The applicant filed an application to set aside the award but that application was rejected on 26th March, 1993.

It is now the applicant’s position that the procedure for determining matters succession was not followed. According to him the objection raised by Regina Wanjugu ought to have been heard and a grant of representation thereafter made before it could eventually be confirmed. Without following this procedure, so the applicant has deposed, the proceedings are a nullity and void.

Francis Gatere Gatungu swore a replying affidavit on his own behalf and on behalf of the rest of the respondents. Mr Gatungu swore that the issue of distribution of the deceased’s assets was referred to arbitration and the award thereof was adopted as the judgment of the court on 26th March, 1993. The applicant’s efforts to set aside the award were rejected. And even after he filed an appeal against the rejection, he did not follow it through but withdrew it on 31st October, 2007.

It is the respondent’s view that the applicant’s application is in bad faith and is only intended to circumvent the execution of the judgment entered in the cause in 1993, more so considering that the applicant has taken more than two decades to file and prosecute this application. The respondents’ position is that the estate should be distributed in accordance with the judgment that is already on record.

From my study of the record in this cause, I have gathered that the deceased, whose estate this succession cause was filed, died on 31st August 1975. On 21st March, 1991, the applicant herein petitioned for the letters of administration of the deceased’s intestate estate in his capacity as one of the sons of the deceased. The petition was filed in the magistrate’s court as succession cause number 67 of 1991.

The petitioner named himself and seven others as the survivors of the deceased. One of these survivors, named as Regina Wanjugu and who was one of the deceased’s wives, objected to the grant of representation being made to the petitioner mainly on the ground that being the surviving wife of the deceased she was better placed to be the administratrix of his estate rather than his son, the applicant herein.

On 20th September, 1991, the applicant herein filed a chamber summons in which he sought the court’s determination of the heirs of the deceased. Subsequently, and more particularly on 8th October, 1991 parties entered a consent to the effect that:-

“…the matters in dispute referred for Arbitration before D.O. Mathira who will determine who are the heirs. The parties to appoint four (4) elders, two (2) by each party to assist the D.O. Award to be filed with (sic) next 90 days.”
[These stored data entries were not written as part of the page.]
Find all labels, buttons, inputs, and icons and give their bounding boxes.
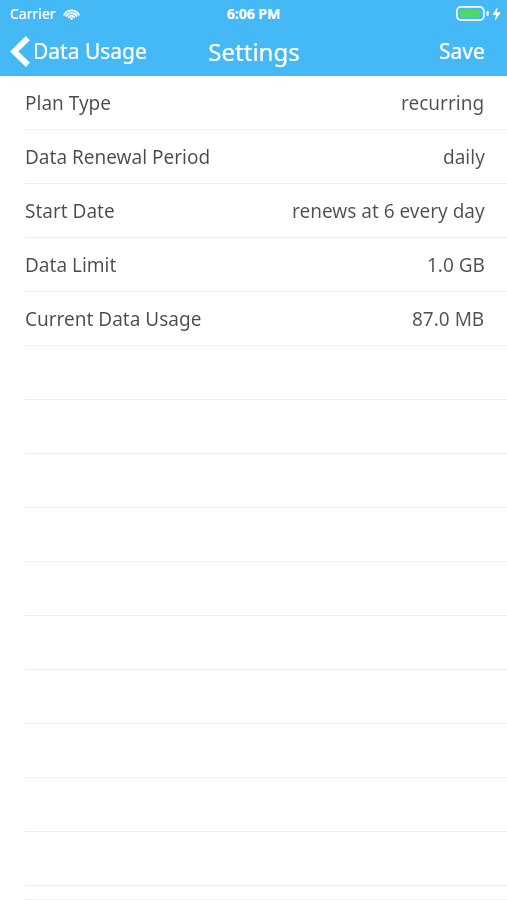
staticText: Data Limit	[25, 252, 117, 278]
staticText: Carrier	[10, 4, 56, 23]
staticText: renews at 6 every day	[292, 198, 485, 224]
staticText: 1.0 GB	[427, 252, 485, 278]
staticText: Current Data Usage	[25, 306, 202, 332]
staticText: Settings	[208, 35, 300, 68]
button[interactable]: Data Renewal Period	[0, 130, 507, 184]
button[interactable]: Start Date	[0, 184, 507, 238]
staticText: 87.0 MB	[412, 306, 485, 332]
button[interactable]: Data Limit	[0, 238, 507, 292]
staticText: daily	[443, 144, 485, 170]
staticText: Plan Type	[25, 90, 112, 116]
button[interactable]: Save	[425, 29, 507, 74]
staticText: recurring	[401, 90, 485, 116]
staticText: 6:06 PM	[227, 4, 281, 23]
button[interactable]: Data Usage	[0, 31, 157, 72]
staticText: Start Date	[25, 198, 115, 224]
staticText: Save	[439, 37, 485, 66]
staticText: Data Renewal Period	[25, 144, 211, 170]
staticText: Data Usage	[33, 37, 147, 66]
button[interactable]: Plan Type	[0, 76, 507, 130]
button[interactable]: Current Data Usage	[0, 292, 507, 346]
The award was subsequently made and as far as I can gather, the elders, under the chairmanship of the District Officer, Mathira, Division, distributed the deceased’s estate amongst his three houses. This award was filed in court on or about the 19th January, 1993; on that date, the court gave parties thirty days to file the objection to the award if they had any. The applicant was apparently not satisfied with the award and therefore he filed the objection and sought to have it set aside.  The objection was rejected on 26th March, 1993 and on the same date the award was adopted as the judgment of the court.

Still not satisfied, the applicant filed an appeal against the decision of the magistrate’s court adopting the award and rejecting his application to set it aside; it was filed in this Court as High Court Civil Appeal No. 28 of 1993. On 31st October, 2007, the appeal was withdrawn by consent of the parties and the respondents were awarded costs.

There is an order on record showing that the deceased’s surviving wife, Regina Wanjugu Gatungu, made an application in this Court in MiscellaneousApplication No. 395 of 2009 in which she asked this court to transfer the succession cause in the magistrates’ court to this Court. I called for this file and noted that the application was heard before Sergon, J on 9th March, 2010; my learned brother and allowed the application on the same date. The main ground upon which the application was made was that the magistrates’ court did not have jurisdiction to entertain the petition. The cause was transferred to this court and eventually registered as Succession Cause No. 321 of 2010.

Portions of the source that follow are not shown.